Required work:
Where the lines below hold images, skip those and copy every word exactly.

[Screenshot grounding data]
******

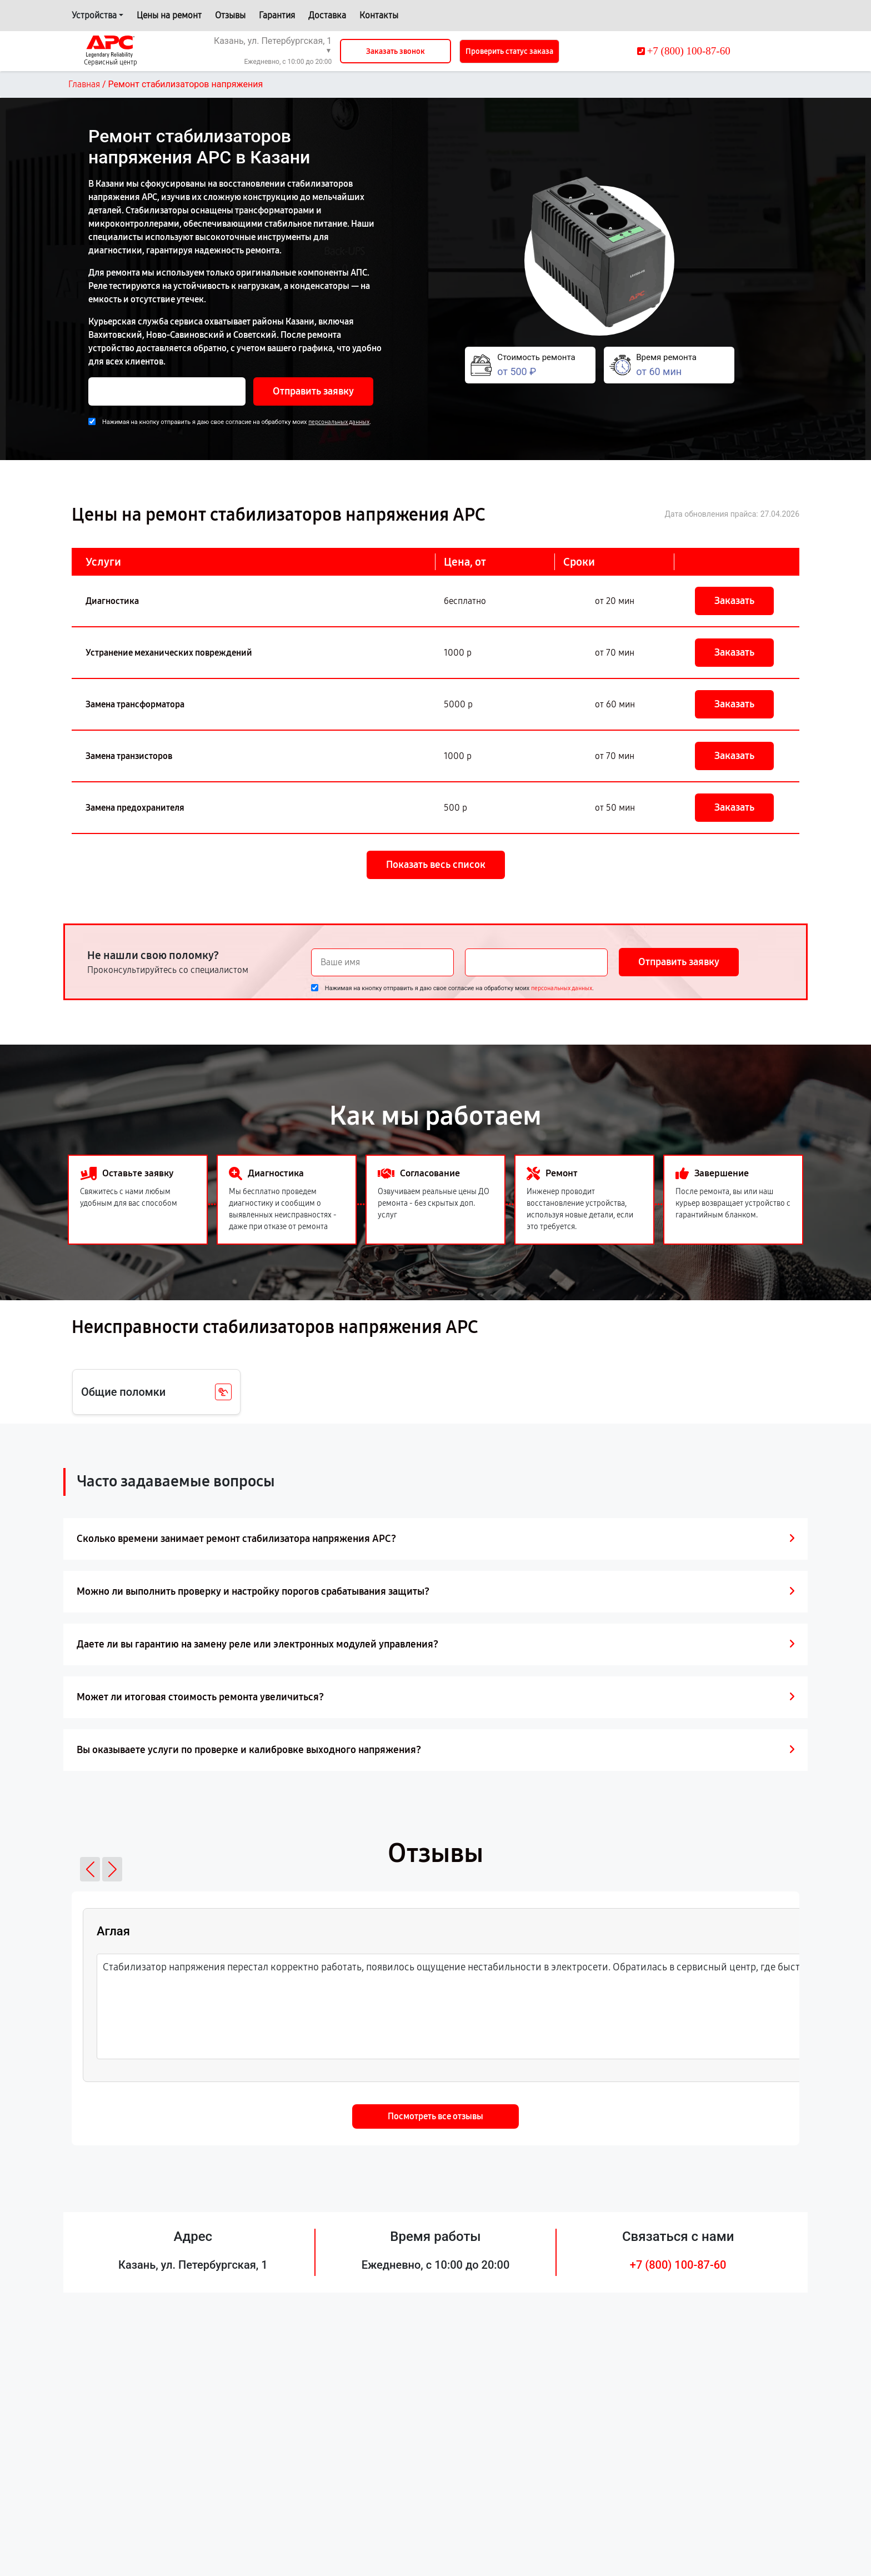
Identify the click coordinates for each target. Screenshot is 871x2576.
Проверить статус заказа (509, 51)
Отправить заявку (313, 391)
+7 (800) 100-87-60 (678, 2265)
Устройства (94, 15)
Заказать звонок (395, 51)
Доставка (327, 15)
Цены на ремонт (169, 15)
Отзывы (230, 15)
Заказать (734, 601)
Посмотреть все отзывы (435, 2116)
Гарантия (277, 15)
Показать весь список (435, 864)
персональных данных (338, 422)
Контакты (378, 15)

******

Result for this task:
Identify the click coordinates for each target. Screenshot is 871x2576.
Проверить статус заказа (509, 51)
Отправить заявку (313, 391)
+7 (800) 100-87-60 (678, 2265)
Устройства (94, 15)
Заказать звонок (395, 51)
Доставка (327, 15)
Цены на ремонт (169, 15)
Отзывы (230, 15)
Заказать (734, 601)
Посмотреть все отзывы (435, 2116)
Гарантия (277, 15)
Показать весь список (435, 864)
персональных данных (338, 422)
Контакты (378, 15)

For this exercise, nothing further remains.